The Teenage Cancer Trust unit became my sanctuary. When I first arrived on their ward from the intensive care unit (ICU), I felt overwhelming relief. Gone were the endless machine beeps and harsh lights; instead, the ward had an atmosphere that felt far more like home. The staff became my lifeline, understanding both the medical and emotional toll. Padma, the youth support coordinator, organised activities like pizza nights and even a music session that brought out the real “me”, which my parents hadn’t seen in months. In a space designed for people my age, I felt seen and valued.
Isolation was one of the hardest parts. For days, I barely saw anyone other than a handful of nurses. At times, I felt like I was fading, not just physically, but also mentally. The hospital psychologist became essential to help me face the uncertainty and understand that my emotions were valid. Having someone outside of my family to talk to lifted a weight off my shoulders, especially as I was worried about burdening my parents.

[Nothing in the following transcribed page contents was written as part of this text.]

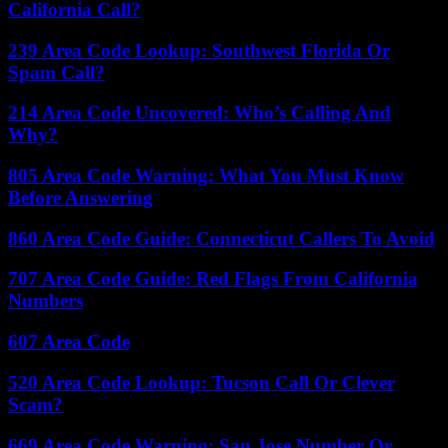
California Call?
239 Area Code Lookup: Southwest Florida Or
Spam Call?
214 Area Code Uncovered: Who’s Calling And
Why?
805 Area Code Warning: What You Must Know
Before Answering
860 Area Code Guide: Connecticut Callers To Avoid
707 Area Code Guide: Red Flags From California
Numbers
607 Area Code
520 Area Code Lookup: Tucson Call Or Clever
Scam?
669 Area Code Warning: San Jose Number Or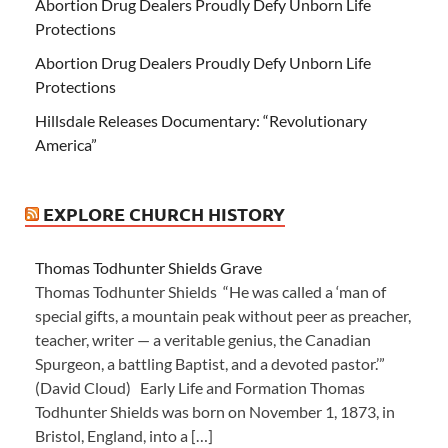
Abortion Drug Dealers Proudly Defy Unborn Life
Protections
Abortion Drug Dealers Proudly Defy Unborn Life
Protections
Hillsdale Releases Documentary: “Revolutionary
America”
EXPLORE CHURCH HISTORY
Thomas Todhunter Shields Grave
Thomas Todhunter Shields “He was called a ‘man of
special gifts, a mountain peak without peer as preacher,
teacher, writer — a veritable genius, the Canadian
Spurgeon, a battling Baptist, and a devoted pastor.’”
(David Cloud) Early Life and Formation Thomas
Todhunter Shields was born on November 1, 1873, in
Bristol, England, into a […]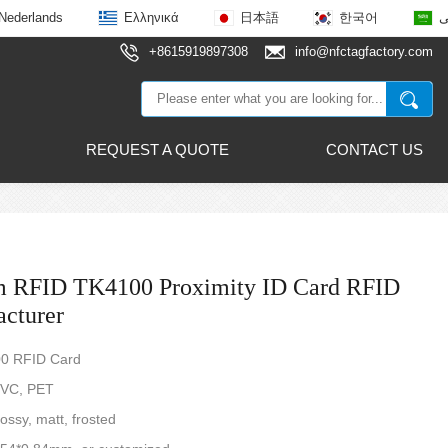
Nederlands
Ελληνικά
日本語
한국어
ع
+8615919897308
info@nfctagfactory.com
REQUEST A QUOTE
CONTACT US
m RFID TK4100 Proximity ID Card RFID
cturer
00 RFID Card
PVC, PET
ossy, matt, frosted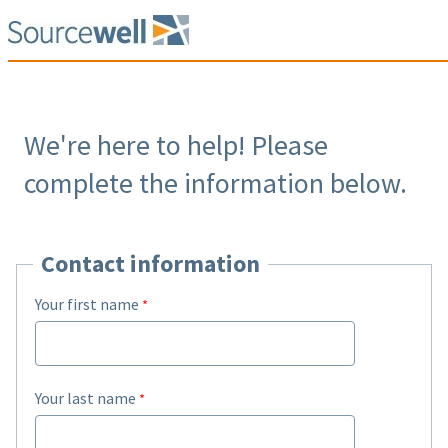
We're here to help! Please
complete the information below.
Contact information
Your first name
Your last name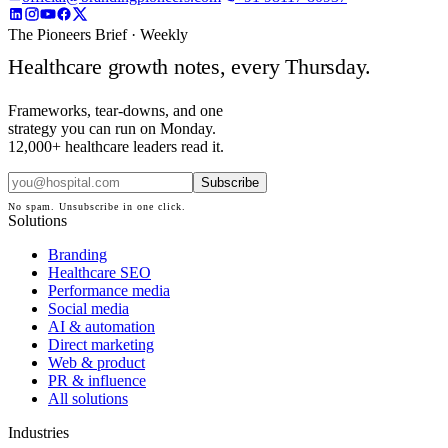
The Pioneers Brief · Weekly
Healthcare growth notes, every Thursday.
Frameworks, tear-downs, and one
strategy you can run on Monday.
12,000+ healthcare leaders read it.
Subscribe
No spam. Unsubscribe in one click.
Solutions
Branding
Healthcare SEO
Performance media
Social media
AI & automation
Direct marketing
Web & product
PR & influence
All solutions
Industries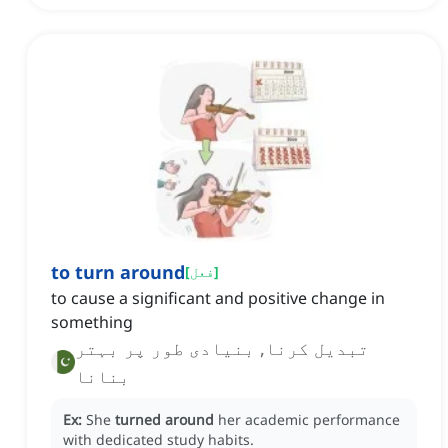
to turn around
[
فعل
]
to cause a significant and positive change in
something
تبدیل کرنا, بنیادی طور پر بہتر
بنانا
Ex:
She
turned around
her academic performance
with dedicated study habits.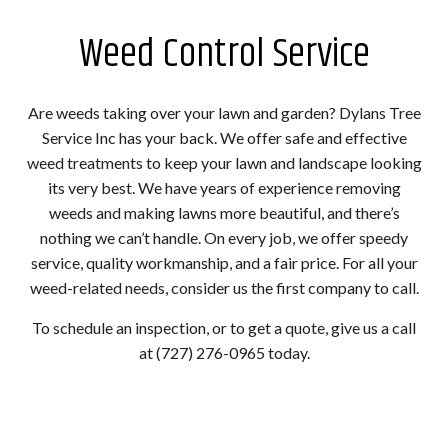
Weed Control Service
Are weeds taking over your lawn and garden? Dylans Tree
Service Inc has your back. We offer safe and effective
weed treatments to keep your lawn and landscape looking
its very best. We have years of experience removing
weeds and making lawns more beautiful, and there’s
nothing we can’t handle. On every job, we offer speedy
service, quality workmanship, and a fair price. For all your
weed-related needs, consider us the first company to call.
To schedule an inspection, or to get a quote, give us a call
at (727) 276-0965 today.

I’ve had to come to terms with permanent changes, like needing lifelong immunoglobulin top-ups. My doctors explained that the CAR T-cells had eliminated not only cancerous B cells but all B cells. Some side-effects are ongoing: I have a low number of neutrophils, which makes infection an ever-present risk. At times, it feels like a hidden world that people don’t understand – cancer in young adults isn’t something people expect.
I was fortunate to receive incredible care and support from my family and friends. My parents took turns staying with me in the hospital, which kept me from getting fed up with either of them, and my younger brother visited most days. Friends brought games to cheer me up and distracted me with memories of primary school, as well as jokes, and it was just great to be normal again.
There were physical challenges that I hadn’t anticipated. I was warned that fertility might be impacted by my treatment, particularly because I was placed on the high-risk pathway. I haven’t fully processed this yet. There have been so many more immediate things to worry about.
Physically, my body endured far more than I ever imagined it would. At the start of my treatment, needles and cannulas didn’t bother me, but after having my blood tested twice daily for weeks and being cannulated more times than I can count, I began to struggle with them. I’ve also had various lines placed (tubes placed under the skin to help deliver treatments) – a neckline, femoral line, PICC line and Hickman line – all of which have left their mark.
Throughout, I tried to remain positive, but constantly receiving bad news (the cancer was still present after bone marrow biopsies) was incredibly hard. My psychologist and clinical nurse specialist were my anchors, helping me process the roller coaster of emotions. To this day, I find bone marrow biopsy results clinics challenging as I’ve come to expect bad news.
Yet, despite all the emotional and physical wear, there were small things that kept me going. Looking out of the hospital window each morning, seeing the sunrise, or feeling a breeze on my face were quiet comforts that reminded me that I was still here.
When Christmas came, I was desperate to be home, but a seizure forced me back into hospital. It was a crushing blow to learn that my leukaemia had spread to my spinal fluid. I spent the holiday season in isolation, my only company being the youth support coordinator and nurse who were allowed to visit despite the restrictions. They brought so much light to a dark time.
My love of nature encouraged me to get out every day, even if it was only to a balcony overlooking the hospital garden. Gradually, I managed to walk farther, and that progress lifted my spirits.
Since finishing active cancer treatment in May this year, I still have to go to hospital twice a month, so it’s not all over. But I’ve been rebuilding my life. I’ve started my final year of sixth form, reconnecting with friends and getting back to the activities that I once loved, such as cycling and walking in the countryside.